İzmir’in Kemalpaşa ilçesindeki Ulucak Höyüğü’nde yapılan kazı çalışmalarında, kilden yapılmış 8 bin yıllık kadın heykelciği bulundu. Trakya Üniversitesi Edebiyat Fakültesi Protohistorya ve Ön Asya Arkeolojisi Anabilim Dalı Öğretim Üyesi, Uluca Höyük Kazı Başkanı Prof. Dr. Özlem Çevik, “Bu figürünü diğerlerinden ayıran en önemli unsur, ağzının belirtilmiş olması. Çünkü figürlerde genellikle göz, burun belirtiliyor” dedi.
Kültür ve Turizm Bakanlığı, Büyükşehir Belediyesi, Kemalpaşa Belediyesi ve Kemalpaşa Organize Sanayi Bölgesi’nin desteğiyle İzmir’in en eski yerleşimi olan 8 bin 850 yıllık Ulucak Höyüğü’ndeki kazı çalışmaları sürüyor. Trakya Üniversitesi Edebiyat Fakültesi Protohistorya ve Ön Asya Arkeolojisi Anabilim Dalı Öğretim Üyesi, Prof. Dr. Özlem Çevik’in 2009’da kazı başkanlığını devraldığı höyükteki bu yılki çalışmalarda yaklaşık 8 bin yıllık kadın heykelciği bulundu.

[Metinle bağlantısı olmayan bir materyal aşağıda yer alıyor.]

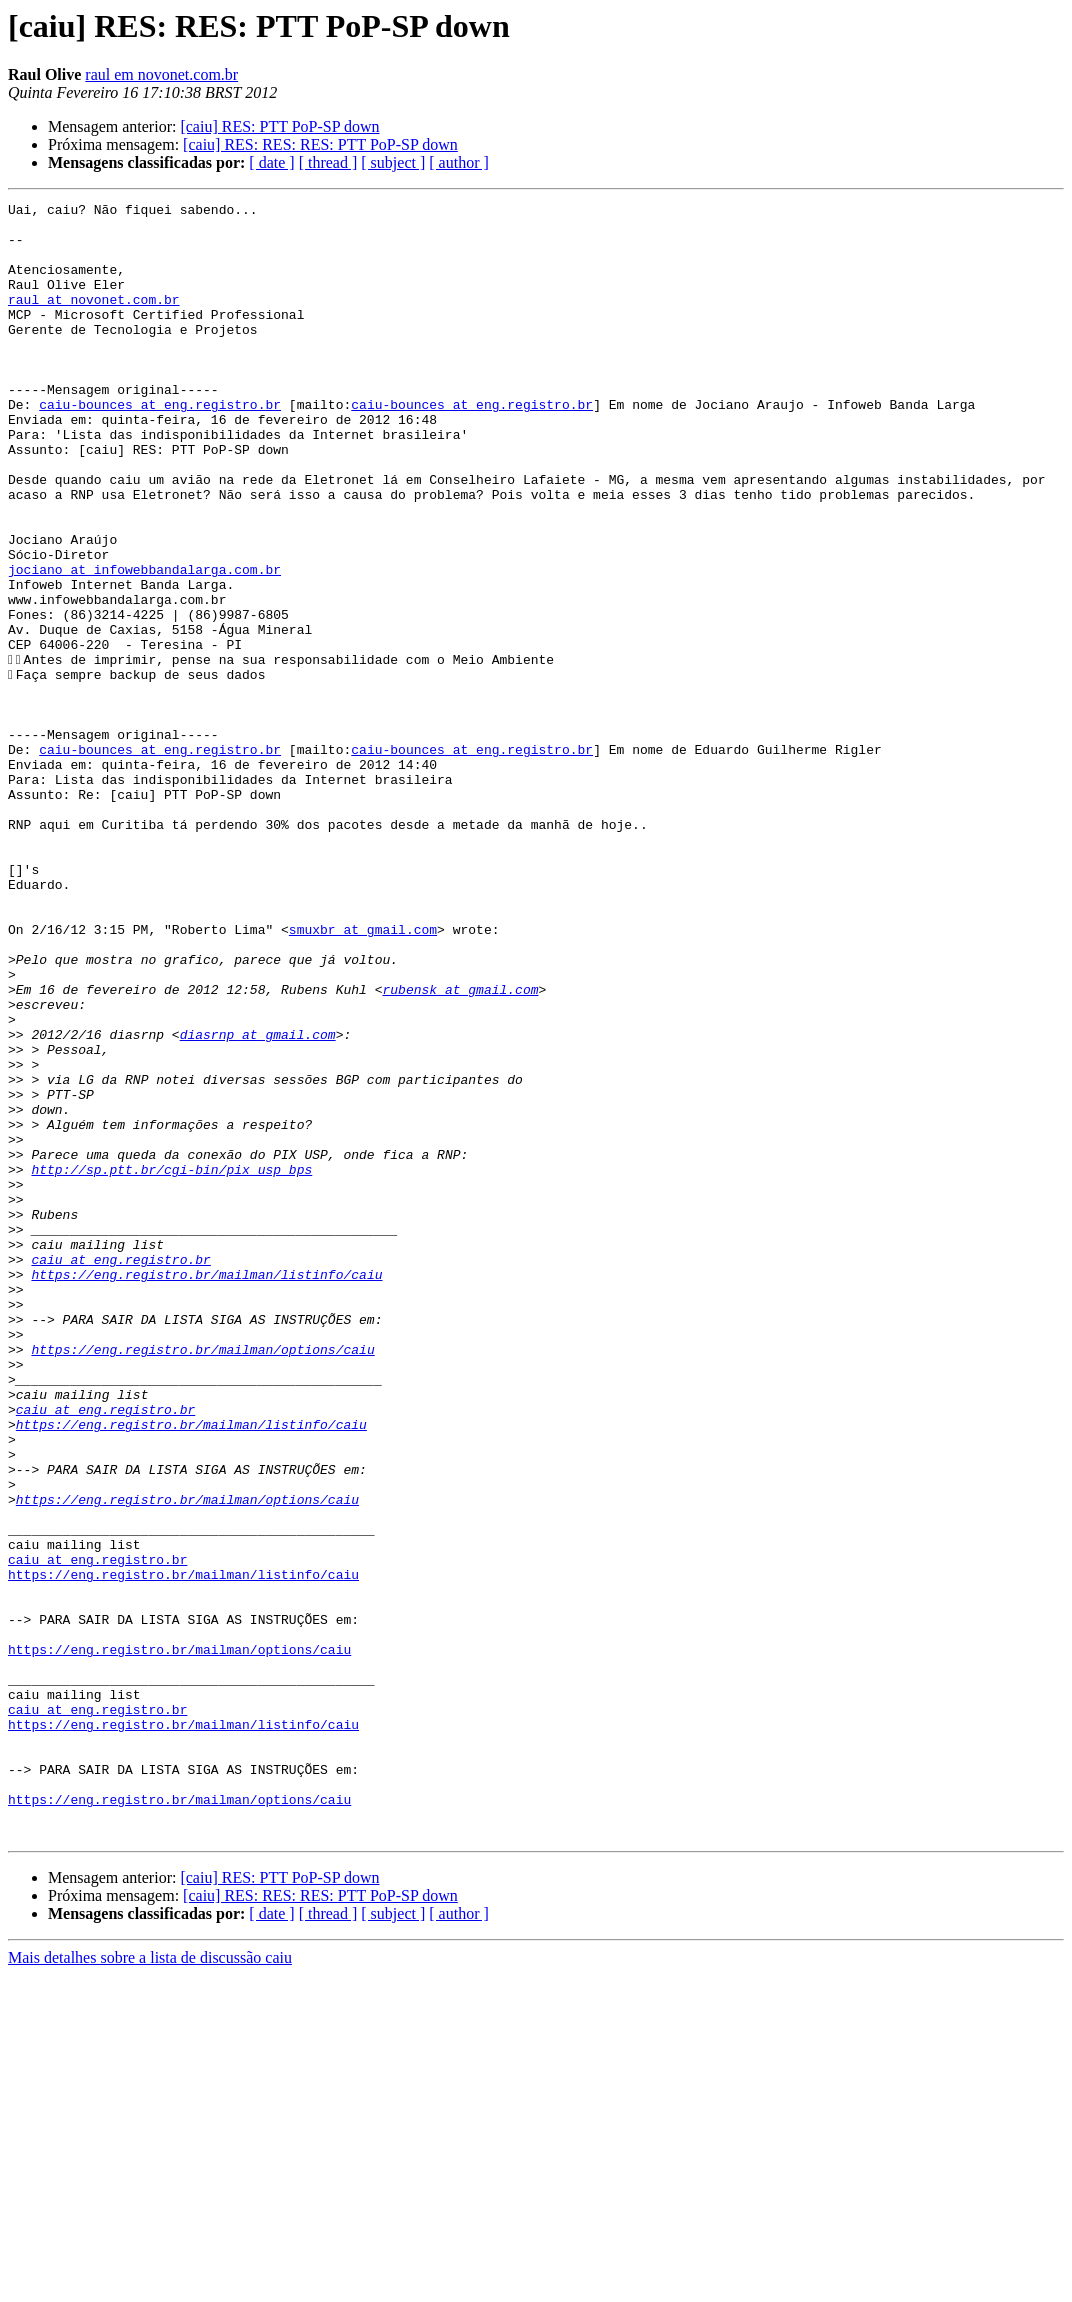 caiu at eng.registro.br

‘TÜM OLARAK BULUNAN 6’NCI FİGÜR OLDU’
İzmir’in ilk köy yerleşimlerinden birinin Ulucak Höyüğü olduğunu belirten Prof. Dr. Özlem Çevik, “Ulucak, Batı Anadolu’nun da en erken çiftçi köy yerleşimlerinden birini temsil ediyor. Neolitikleşme sürecini anlamamız için önemli. Höyükteki ilk yerleşim günümüzden 8 bin 850 yıl öncesine gidiyor. 1150 yıl boyunca kesintisiz olarak yani 45 beş kuşak boyunca Ulucak Höyük’te o neolitik iskanın devam ettiğini görüyoruz. Höyükte bu yılki kazılar sürüyor. Şimdilik elimize geçen en önemli buluntulardan biri bir kadın figürü oldu. Genellikle biz Ulucak’ta, kol, bacak, baş gibi figürlerin parçalarını buluyoruz. Bu sene son olarak bulduğumuz bu heykelcik, şimdiye kadar tüm olarak bulunan geçen 6’ncı figür oldu” dedi.
‘RİTÜEL NESNELERİ OLABİLİR’
Tasvir edilen kadın heykelciğinin topluluk içinde ayrıcalıklı bir konumu olduğunu öngörülebileceğini vurgulayan Prof. Dr. Çevik, “Burada yaşayan, topluluk içerisinde hikayeleri anlatan kişiyi temsil edebilir. Kilden yapılmış. 8-10 santim boyutlarında. Bir ele sığabilecek şekilde. Evlerin içine, fırınların yanına, kapı eşiklerinin altındaki çukurlara gömülmüş olarak ya da öğütme taşları ile ilişkili olarak ya da bir kabın içinde çakmak taşları ile ilişkili olarak buluyoruz. Bir niyeti, eylemi, isteği yerine getirmek için kullanılmış ritüel nesneleri olabilir” diye konuştu.
Bulunan kadın heykelciği figürünü diğerlerinden ayıran en önemli unsur ağzının belirtilmiş olması olduğuna dikkati çeken Prof. Dr. Çevik, “Çünkü figürlerde genellikle göz, burun belirtiliyor. Bu figüründe hem bir delik şeklinde ağzın belirtildiği hem de takı olabilecek şekilde boynunda bir çukur yapıldığını görüyoruz” dedi.